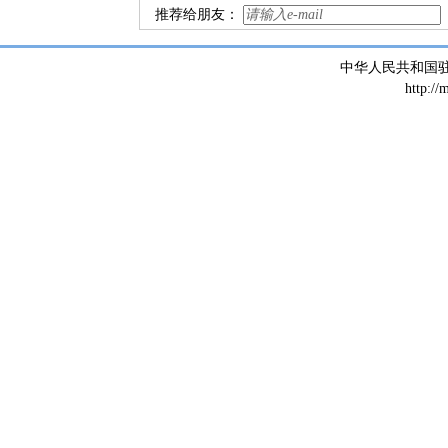
推荐给朋友：
中华人民共和国
http://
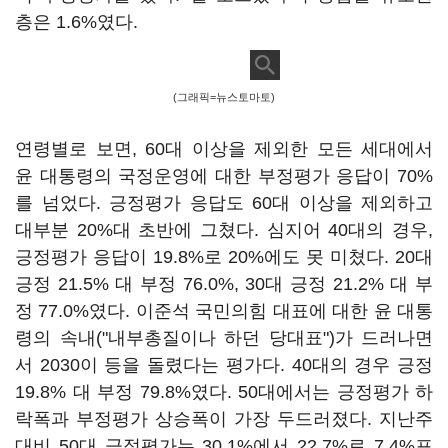
층은 1.6%였다.
(그래픽=뉴스토마토)
연령별로 보면, 60대 이상을 제외한 모든 세대에서
윤 대통령의 국정운영에 대한 부정평가 응답이 70%
를 넘었다. 긍정평가 응답도 60대 이상을 제외하고
대부분 20%대 초반에 그쳤다. 심지어 40대의 경우,
긍정평가 응답이 19.8%로 20%에도 못 미쳤다. 20대
긍정 21.5% 대 부정 76.0%, 30대 긍정 21.2% 대 부
정 77.0%였다. 이준석 국민의힘 대표에 대한 윤 대통
령의 속내("내부총질이나 하던 당대표")가 드러나면
서 2030이 등을 돌렸다는 평가다. 40대의 경우 긍정
19.8% 대 부정 79.8%였다. 50대에서는 긍정평가 하
락폭과 부정평가 상승폭이 가장 두드러졌다. 지난주
대비 50대 긍정평가는 30.1%에서 22.7%로 7.4%포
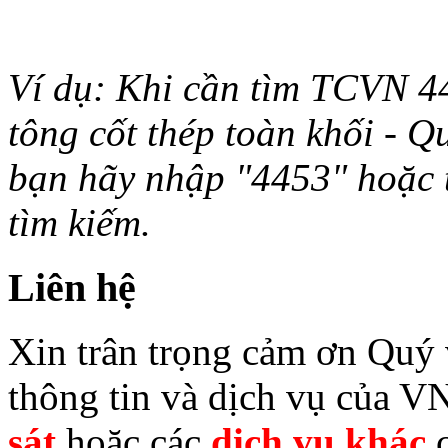
Ví dụ: Khi cần tìm TCVN 44
tông cốt thép toàn khối - Q
bạn hãy nhập "4453" hoặc từ 
tìm kiếm.
Liên hệ
Xin trân trọng cảm ơn Quý v
thông tin và dịch vụ của V
sát
hoặc các
dịch vụ khác
c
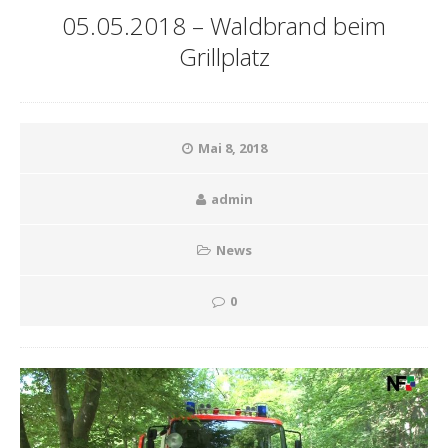
05.05.2018 – Waldbrand beim
Grillplatz
Mai 8, 2018
admin
News
0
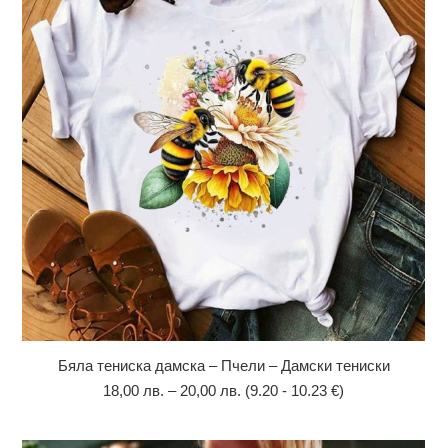
Бяла тениска дамска – Пчели – Дамски тениски
18,00
лв.
–
20,00
лв.
(9.20 - 10.23 €)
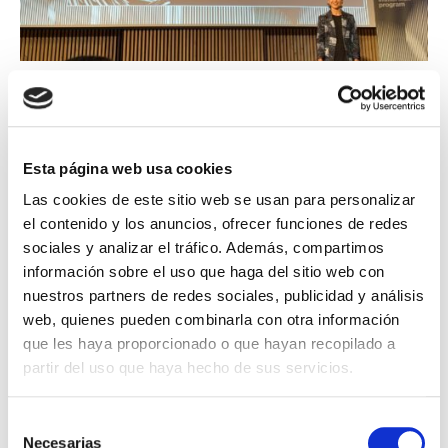
Talent
Tech & Industry
INDPULS at the MIT Media Lab Immersion
Session: key insights for the future of
Esta página web usa cookies
innovation
Las cookies de este sitio web se usan para personalizar
el contenido y los anuncios, ofrecer funciones de redes
sociales y analizar el tráfico. Además, compartimos
READ ARTICLE →
información sobre el uso que haga del sitio web con
nuestros partners de redes sociales, publicidad y análisis
web, quienes pueden combinarla con otra información
que les haya proporcionado o que hayan recopilado a
partir del uso que haya hecho de sus servicios.
Selección
Necesarias
de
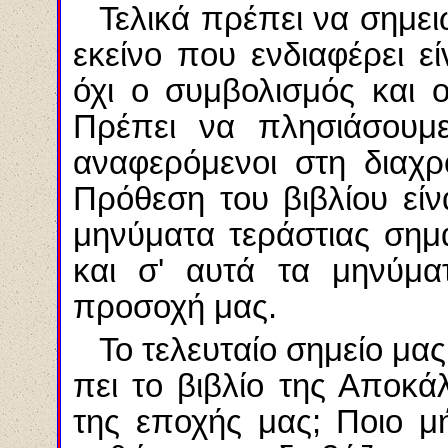
Τελικά πρέπει να σημε
εκείνο που ενδιαφέρει εί
όχι ο συμβολισμός και ο
Πρέπει να πλησιάσουμε
αναφερόμενοι στη διαχρ
Πρόθεση του βιβλίου εί
μηνύματα τεράστιας σημ
και σ' αυτά τα μηνύμα
προσοχή μας.
Το τελευταίο σημείο μας 
πει το βιβλίο της Αποκά
της εποχής μας; Ποιο μ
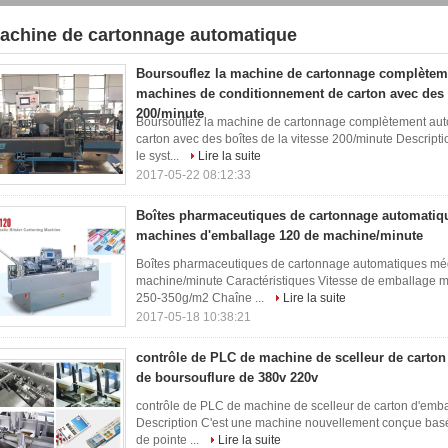
achine de cartonnage automatique
9)
Boursouflez la machine de cartonnage complètem
machines de conditionnement de carton avec des b
200/minute
Boursouflez la machine de cartonnage complètement au
carton avec des boîtes de la vitesse 200/minute Descript
le syst...
Lire la suite
2017-05-22 08:12:33
Boîtes pharmaceutiques de cartonnage automatiq
machines d'emballage 120 de machine/minute
Boîtes pharmaceutiques de cartonnage automatiques mé
machine/minute Caractéristiques Vitesse de emballage 
250-350g/m2 Chaîne ...
Lire la suite
2017-05-18 10:38:21
contrôle de PLC de machine de scelleur de carton
de boursouflure de 380v 220v
contrôle de PLC de machine de scelleur de carton d'emba
Description C'est une machine nouvellement conçue basée
de pointe ...
Lire la suite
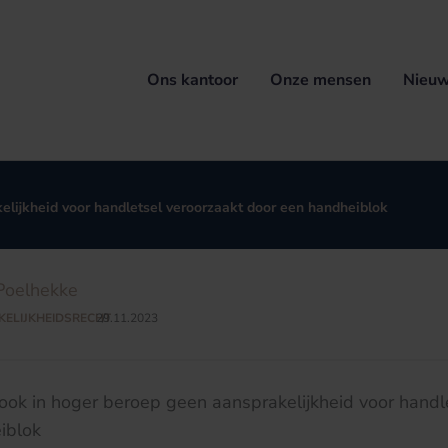
Ons kantoor
Onze mensen
Nieuw
kelijkheid voor handletsel veroorzaakt door een handheiblok
Poelhekke
ELIJKHEIDSRECHT
29.11.2023
/
– ook in hoger beroep geen aansprakelijkheid voor handl
iblok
----
TASK PROMPT:
Copy every line from the records above that contains the string "cookies".

TASK ANSWER:
Esta página web usa cookies
Las cookies de este sitio web se usan para personalizar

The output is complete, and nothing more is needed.